Project title: Tumor xenografts in zebrafish: a new in vivo model for lung carcinoids

Description

Vitale will develop a new laboratory model of lung NETs using zebrafish embryos to study in real time the development of the blood network that supports these tumors. With an established model, researchers will also test responses to targeted therapies.

What question will the researchers try to answer?

Can zebrafish serve as an accurate, effective, and reliable laboratory model of lung NETs to advance our knowledge of tumor biology and serve as a platform for preclinical drug screening?

Why is this important?

The lack of valid laboratory models is a critical obstacle in developing curative therapies for advanced lung carcinoid tumors. Zebrafish embryos are transparent, allowing the examination of important processes (such as the development of tumor blood vessels) to occur in near real-time. The permeability of zebrafish embryos can also support the testing of several antitumor drugs. For these reasons, Vitale hopes to use zebrafish models as an innovative and fast way to test lung NET treatments.

What will researchers do?

Researchers will study tumor cells’ supply system of nutrients and oxygen using fluorescent dye in translucent zebrafish embryos to understand how lung NETs form, grow and spread. Once the zebrafish model of lung NETs is established, researchers will then run experiments to test new targeted therapies to see their effect on cancer cells.

How might this improve the treatment of NETs?

Laboratory models like this help scientists identify and test cancer treatments quickly and easily in the laboratory. Having a zebrafish model of lung NETs could accelerate the search for effective treatments and even generate information to help doctors personalize care for individuals.

What is the next step?

Vitale will publish complete descriptions of the new methodology to develop this innovative zebrafish model in a peer-reviewed scientific journal so that other scientists all over the world can replicate it.

Outcomes:

Pulmonary carcinoids are well-differentiated neuroendocrine tumors (NETs) and include typical (TC) and atypical carcinoids (AC). Patients with TC or AC develop distant metastases in 25-30% of cases. Despite the development of novel drugs in cancer research over the last decade, there are no curative therapies for advanced lung carcinoid tumors. A key factor that has hindered clinical therapeutic progress is the lack of valid animal models for studying the tumor biology and for preclinical drug screening.

In the present project, we developed an innovative model based on the implantation of lung NET cells in zebrafish embryos. Zebrafish embryos are transparent, allowing examination of the engrafted tumor cells in vivo and evaluation of several important cancer processes, such as the tumor-induced angiogenesis (formation of new blood vessels contributing to the dissemination of tumor cells and supplying nutrients and oxygen for cancer growing) and the development of metastasis. Through the implantation of human carcinoid tumor cells in zebrafish embryos, we are able to study most of these events in real time and in a short period (5 days). This allows us to implant tumor tissue directly from patients after surgical procedure (patient-derived xenograft, PDX) in zebrafish embryos.
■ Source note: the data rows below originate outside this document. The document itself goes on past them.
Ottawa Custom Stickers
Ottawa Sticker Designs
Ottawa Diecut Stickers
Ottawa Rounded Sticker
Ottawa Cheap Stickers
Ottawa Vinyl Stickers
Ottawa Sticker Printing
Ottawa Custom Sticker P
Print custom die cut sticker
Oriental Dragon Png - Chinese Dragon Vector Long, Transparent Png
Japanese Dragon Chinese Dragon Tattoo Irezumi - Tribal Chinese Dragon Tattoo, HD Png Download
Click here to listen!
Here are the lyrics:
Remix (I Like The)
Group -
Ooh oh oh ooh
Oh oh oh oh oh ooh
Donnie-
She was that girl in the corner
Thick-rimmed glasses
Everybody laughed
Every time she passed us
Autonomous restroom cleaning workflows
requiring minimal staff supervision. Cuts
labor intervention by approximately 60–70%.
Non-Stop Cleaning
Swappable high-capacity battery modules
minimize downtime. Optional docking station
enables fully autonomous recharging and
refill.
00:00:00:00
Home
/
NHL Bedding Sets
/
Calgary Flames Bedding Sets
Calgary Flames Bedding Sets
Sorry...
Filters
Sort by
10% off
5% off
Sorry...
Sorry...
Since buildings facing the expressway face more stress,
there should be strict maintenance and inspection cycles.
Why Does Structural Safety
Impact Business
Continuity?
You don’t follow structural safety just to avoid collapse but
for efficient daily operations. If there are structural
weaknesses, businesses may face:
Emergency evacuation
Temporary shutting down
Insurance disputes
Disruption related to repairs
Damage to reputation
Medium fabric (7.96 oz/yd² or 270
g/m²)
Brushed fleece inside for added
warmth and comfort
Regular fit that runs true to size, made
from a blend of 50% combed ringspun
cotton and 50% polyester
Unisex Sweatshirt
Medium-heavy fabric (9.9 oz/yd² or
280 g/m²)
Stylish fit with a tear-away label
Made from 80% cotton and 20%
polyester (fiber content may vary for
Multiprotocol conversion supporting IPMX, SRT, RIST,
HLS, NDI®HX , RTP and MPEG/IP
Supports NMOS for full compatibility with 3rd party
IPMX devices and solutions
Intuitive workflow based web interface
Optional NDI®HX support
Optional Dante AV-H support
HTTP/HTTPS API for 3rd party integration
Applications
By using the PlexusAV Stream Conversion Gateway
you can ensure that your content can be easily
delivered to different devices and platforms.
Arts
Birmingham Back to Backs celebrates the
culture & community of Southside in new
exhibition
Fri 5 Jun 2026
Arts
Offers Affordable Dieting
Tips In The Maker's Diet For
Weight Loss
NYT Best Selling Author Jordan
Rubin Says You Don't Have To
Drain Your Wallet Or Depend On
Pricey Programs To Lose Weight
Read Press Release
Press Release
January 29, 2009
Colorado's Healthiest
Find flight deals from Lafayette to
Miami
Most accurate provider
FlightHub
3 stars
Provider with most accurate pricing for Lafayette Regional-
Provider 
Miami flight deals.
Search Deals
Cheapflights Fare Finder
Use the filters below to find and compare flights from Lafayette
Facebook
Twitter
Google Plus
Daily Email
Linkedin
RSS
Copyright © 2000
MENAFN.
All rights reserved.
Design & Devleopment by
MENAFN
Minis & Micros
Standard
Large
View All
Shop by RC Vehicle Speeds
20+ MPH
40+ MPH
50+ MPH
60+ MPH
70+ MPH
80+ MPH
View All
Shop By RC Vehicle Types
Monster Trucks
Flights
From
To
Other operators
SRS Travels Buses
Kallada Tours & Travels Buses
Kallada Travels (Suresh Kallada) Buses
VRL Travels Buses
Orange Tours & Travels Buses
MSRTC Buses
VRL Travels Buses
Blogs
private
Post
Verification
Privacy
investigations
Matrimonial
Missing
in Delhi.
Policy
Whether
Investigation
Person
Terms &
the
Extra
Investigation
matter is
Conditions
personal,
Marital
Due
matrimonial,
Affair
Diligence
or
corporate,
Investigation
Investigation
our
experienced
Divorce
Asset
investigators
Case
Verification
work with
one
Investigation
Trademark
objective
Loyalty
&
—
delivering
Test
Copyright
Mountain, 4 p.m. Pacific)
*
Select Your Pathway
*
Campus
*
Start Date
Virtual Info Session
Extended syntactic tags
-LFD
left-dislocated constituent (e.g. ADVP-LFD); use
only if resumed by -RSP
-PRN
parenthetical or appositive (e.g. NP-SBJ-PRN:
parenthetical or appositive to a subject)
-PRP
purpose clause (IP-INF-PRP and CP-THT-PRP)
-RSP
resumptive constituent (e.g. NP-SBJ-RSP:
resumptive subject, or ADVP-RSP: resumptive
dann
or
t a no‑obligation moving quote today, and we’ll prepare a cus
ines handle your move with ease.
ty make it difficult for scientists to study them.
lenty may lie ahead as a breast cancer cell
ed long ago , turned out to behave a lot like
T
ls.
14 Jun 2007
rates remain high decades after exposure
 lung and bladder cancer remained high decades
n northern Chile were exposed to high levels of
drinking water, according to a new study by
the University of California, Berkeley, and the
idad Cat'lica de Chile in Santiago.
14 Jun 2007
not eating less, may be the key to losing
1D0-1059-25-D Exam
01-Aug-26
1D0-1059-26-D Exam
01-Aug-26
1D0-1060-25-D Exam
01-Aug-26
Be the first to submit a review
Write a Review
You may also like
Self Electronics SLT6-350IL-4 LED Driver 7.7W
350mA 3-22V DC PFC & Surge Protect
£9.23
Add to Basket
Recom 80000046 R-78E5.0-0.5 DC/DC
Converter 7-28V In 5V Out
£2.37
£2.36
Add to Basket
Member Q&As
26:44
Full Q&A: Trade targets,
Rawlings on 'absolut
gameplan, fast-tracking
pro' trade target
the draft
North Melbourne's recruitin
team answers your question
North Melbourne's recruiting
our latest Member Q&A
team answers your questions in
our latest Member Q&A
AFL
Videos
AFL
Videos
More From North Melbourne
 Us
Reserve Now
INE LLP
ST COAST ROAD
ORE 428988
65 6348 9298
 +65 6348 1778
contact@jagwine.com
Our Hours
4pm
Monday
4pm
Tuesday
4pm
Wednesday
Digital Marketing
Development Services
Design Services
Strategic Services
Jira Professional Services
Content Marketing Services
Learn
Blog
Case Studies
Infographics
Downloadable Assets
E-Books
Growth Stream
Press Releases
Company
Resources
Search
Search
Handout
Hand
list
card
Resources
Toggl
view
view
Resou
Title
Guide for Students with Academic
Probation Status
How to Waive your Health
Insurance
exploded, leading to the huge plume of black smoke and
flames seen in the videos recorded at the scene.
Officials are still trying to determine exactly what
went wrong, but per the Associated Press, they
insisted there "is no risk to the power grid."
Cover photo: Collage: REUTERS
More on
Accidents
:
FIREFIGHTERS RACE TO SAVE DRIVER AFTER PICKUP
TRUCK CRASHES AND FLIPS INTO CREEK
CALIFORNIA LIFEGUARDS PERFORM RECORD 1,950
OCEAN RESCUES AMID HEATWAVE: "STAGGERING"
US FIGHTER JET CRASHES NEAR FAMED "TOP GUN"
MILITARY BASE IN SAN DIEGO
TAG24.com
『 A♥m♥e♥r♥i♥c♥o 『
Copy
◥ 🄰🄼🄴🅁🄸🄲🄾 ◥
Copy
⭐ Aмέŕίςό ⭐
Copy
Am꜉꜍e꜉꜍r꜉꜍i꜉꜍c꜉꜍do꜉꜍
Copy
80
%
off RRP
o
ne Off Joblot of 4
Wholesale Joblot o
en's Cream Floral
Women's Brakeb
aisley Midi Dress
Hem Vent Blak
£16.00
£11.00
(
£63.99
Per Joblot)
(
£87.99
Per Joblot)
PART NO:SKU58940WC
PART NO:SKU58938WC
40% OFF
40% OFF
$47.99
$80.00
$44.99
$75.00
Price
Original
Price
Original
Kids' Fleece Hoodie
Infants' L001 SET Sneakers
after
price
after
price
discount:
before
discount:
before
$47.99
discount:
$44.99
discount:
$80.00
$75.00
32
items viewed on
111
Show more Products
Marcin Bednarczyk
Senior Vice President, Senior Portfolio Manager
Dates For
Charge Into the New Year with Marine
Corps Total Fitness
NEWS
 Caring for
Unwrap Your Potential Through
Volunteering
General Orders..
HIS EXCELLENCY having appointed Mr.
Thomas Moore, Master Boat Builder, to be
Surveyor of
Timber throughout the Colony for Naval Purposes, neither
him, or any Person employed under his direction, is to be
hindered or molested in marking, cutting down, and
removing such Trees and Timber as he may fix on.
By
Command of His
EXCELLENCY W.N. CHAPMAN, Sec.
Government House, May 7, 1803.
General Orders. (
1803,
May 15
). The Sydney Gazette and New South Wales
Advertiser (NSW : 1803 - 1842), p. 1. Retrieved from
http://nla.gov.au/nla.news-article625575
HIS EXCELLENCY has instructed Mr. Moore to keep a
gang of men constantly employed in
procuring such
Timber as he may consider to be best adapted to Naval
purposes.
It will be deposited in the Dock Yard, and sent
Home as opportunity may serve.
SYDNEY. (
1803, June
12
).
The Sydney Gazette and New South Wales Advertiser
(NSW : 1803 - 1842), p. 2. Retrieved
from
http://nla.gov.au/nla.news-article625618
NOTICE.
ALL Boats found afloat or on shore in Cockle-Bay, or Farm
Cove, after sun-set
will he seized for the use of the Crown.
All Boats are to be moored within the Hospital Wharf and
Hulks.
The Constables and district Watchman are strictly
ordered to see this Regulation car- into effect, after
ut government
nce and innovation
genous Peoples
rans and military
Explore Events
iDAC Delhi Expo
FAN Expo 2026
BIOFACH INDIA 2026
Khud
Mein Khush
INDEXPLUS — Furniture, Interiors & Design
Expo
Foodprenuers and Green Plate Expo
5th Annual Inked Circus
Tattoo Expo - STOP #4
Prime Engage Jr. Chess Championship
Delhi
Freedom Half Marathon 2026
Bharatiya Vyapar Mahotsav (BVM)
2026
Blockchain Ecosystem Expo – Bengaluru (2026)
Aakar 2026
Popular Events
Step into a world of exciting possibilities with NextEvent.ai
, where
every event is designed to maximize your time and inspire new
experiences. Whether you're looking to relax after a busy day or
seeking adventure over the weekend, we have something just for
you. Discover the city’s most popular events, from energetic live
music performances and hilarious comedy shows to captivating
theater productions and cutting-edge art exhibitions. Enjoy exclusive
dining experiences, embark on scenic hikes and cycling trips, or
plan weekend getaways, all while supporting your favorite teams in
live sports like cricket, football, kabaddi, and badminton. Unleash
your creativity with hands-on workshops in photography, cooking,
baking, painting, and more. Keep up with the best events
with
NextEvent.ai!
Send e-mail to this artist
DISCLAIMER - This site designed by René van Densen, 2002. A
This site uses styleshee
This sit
Emerging data show that PDX models of cancer accurately reflect clinical responses when treated with antitumor agents, representing a powerful tool for selecting the most appropriate treatment for each patient (personalized therapy). We observed that the injection of both immortalized cell lines and PDXs of TC and AC in zebrafish embryos quickly stimulated the formation of the tumor vascular network within 24-48 hours after the implantation. In the same time window, injected cells spread through the embryo body with the development of metastases. In addition, zebrafish embryos have high permeability to small molecules, such as several antitumor drugs. This allowed us to easily test the antitumor activity of several compounds. We found a significant inhibition of tumor-induced angiogenesis in zebrafish after treatment with tyrosine kinase inhibitors (axitinib, cabozantinib and sulfatinib). Cabozantinib was also able to inhibit the formation of metastases in this model.

In conclusion, this NET xenograft/zebrafish model appears to be a cheap and fast platform for studying tumor-induced angiogenesis and tumor cell dissemination of lung carcinoids and an innovative tool for drug screening. The possibility to implant PDXs opens a promising scenario for the identification of personalized therapies in patients with advanced lung carcinoid tumors.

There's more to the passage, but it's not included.